For me, I saw Tom’s Seaver near no-hitter. I still hate Leron Lee! I tried to change my birthday by a day so I could share Bud Harrelson’s birthday of June 6. I proudly wore my Tom Seaver jersey and my camp nickname was “Seaver.” Those were the seeds of memories. Then in adulthood we enjoyed more games, both live and in person, and we learned more about the game, the players, coaches, announcers. Shea became part of us and for some of us we were able to share this passion with our our kids.
So how the Mets close our memories. Like “Losers!” If you were to plan an event just days after Yankee Stadium closed, wouldn’t you bust your butt to have your ceremony come close to it? You couldn’t match the names or the events of Yankee Stadium, but you could sure try on the presentation.
So what do the Mets do to close their stadium?
- Hold it after the final blown game, 30 minutes after Gary Cohen was forced to “throw it” from the press box to Maz in the parking lot! Classy! Maz was THE Mets. It’s like Michael Kay “throwing it” to Roy White at the Yankee Stadium bat. Not in a million years. And that is not even bashing the Mets for holding the ceremony after the game. Duke basketball holds Senior Day after their last home game. Maybe Coach K is a special assistant to the owners.
- Then, from Maz in the parking lot, its back to Howie Rose who apparently is NOT ON THE FIELD. Who planned this?
- Then, with the field lined with police and security and have seemingly hundreds milling about home plate, Howie starts by introducing longtime employees, Tommie Agee’s family, Bob Murphy’s wife and Ralph Kiner. Nice start. Except the event planners have them walk from behind home plate, along the stands behind all of the people milling about behind home plates to a chair in front of the Mets dugout. Invisible. Oh, the love of being a Mets VIP!
- Now here come the players. First those who couldn’t be here. OK. But where was Ray Knight and how could he not be there? Bobby Valentine? How about those who passed away? We couldn’t have spared a moment of silence for those Mets?

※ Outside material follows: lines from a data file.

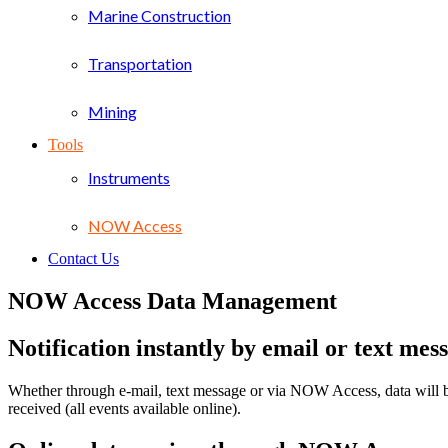
Marine Construction
Transportation
Mining
Tools
Instruments
NOW Access
Contact Us
NOW Access Data Management
Notification instantly by email or text mes
Whether through e-mail, text message or via NOW Access, data will be 
received (all events available online).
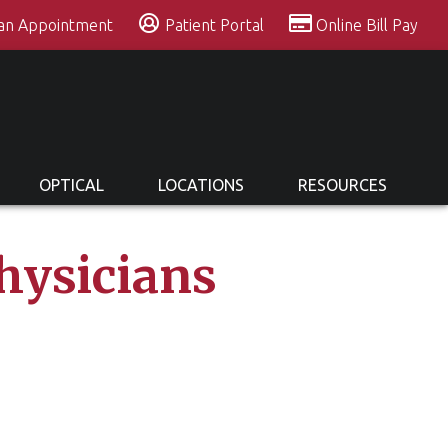
 an Appointment
Patient Portal
Online Bill Pay
OPTICAL
LOCATIONS
RESOURCES
hysicians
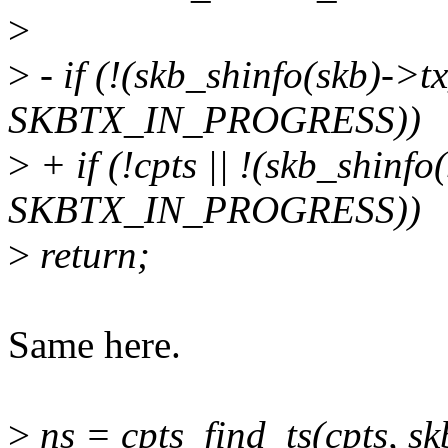
>
>
- if (!(skb_shinfo(skb)->t
SKBTX_IN_PROGRESS))
>
+ if (!cpts || !(skb_shinf
SKBTX_IN_PROGRESS))
>
return;
Same here.
>
ns = cpts_find_ts(cpts,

- Then the players we all have memories of. Howie introduces them with a short and eloquent into and they come in from either bullpen and disappear behind the wall of cops. Why not have them walk straight from the outfield to their designated position along the infield so we could really see them, cheer them one last time and let the memories flood our minds. Must have been because the outfield was reserved for cardboard displays no one could see. Who planned this?

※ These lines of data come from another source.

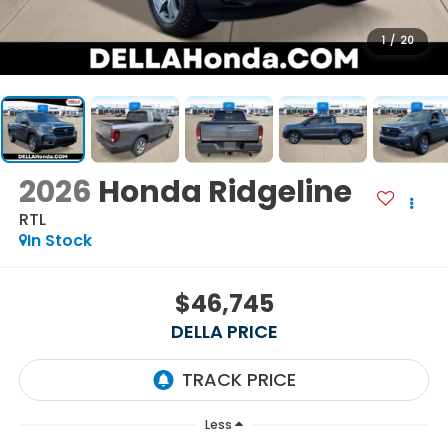
1
/
20
2026
Honda Ridgeline
RTL
In Stock
$46,745
DELLA PRICE
Less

- The jerseys for each era was a nice touch, but did anyone ask for measurements of chest and waist sizes and then maybe add an inch or two. To say some of the jerseys were ill-fitting was an understatement. Who planned this?
- Then they made Howie rush through the intros. My goodness, Mets heroes at Shea for one final time and all we can get is a minute or two of cheers? “Welcome Back Doc Gooden!” OK. Now onto the next guy. Drugs or no drugs, I have the right to fondly remember those days of Ks. This was MY stadium. MY memories. Why the rush? Who planned this?
- Then let’s have each player touch home plate. Nice touch. Except couldn’t the organizers have allowed Howie to introduce each player again as he moved to the plate? One last ovation. And what about the pitchers? Guess Shea didn’t have a mound! And where did all of the players go after touching home plate?
- Piazza and Seaver leaving together was AWESOME. Couldn’t the other players gone out that same way before the final two to a thunderous ovation with Seaver and Piazza last?
And if you didn’t think the ceremony was important, ask Hernandez and Darling. They were caught up in the same emotion we all were. Like the place, hate the place. It’s our Shea. Our memories. The Mets failed miserably.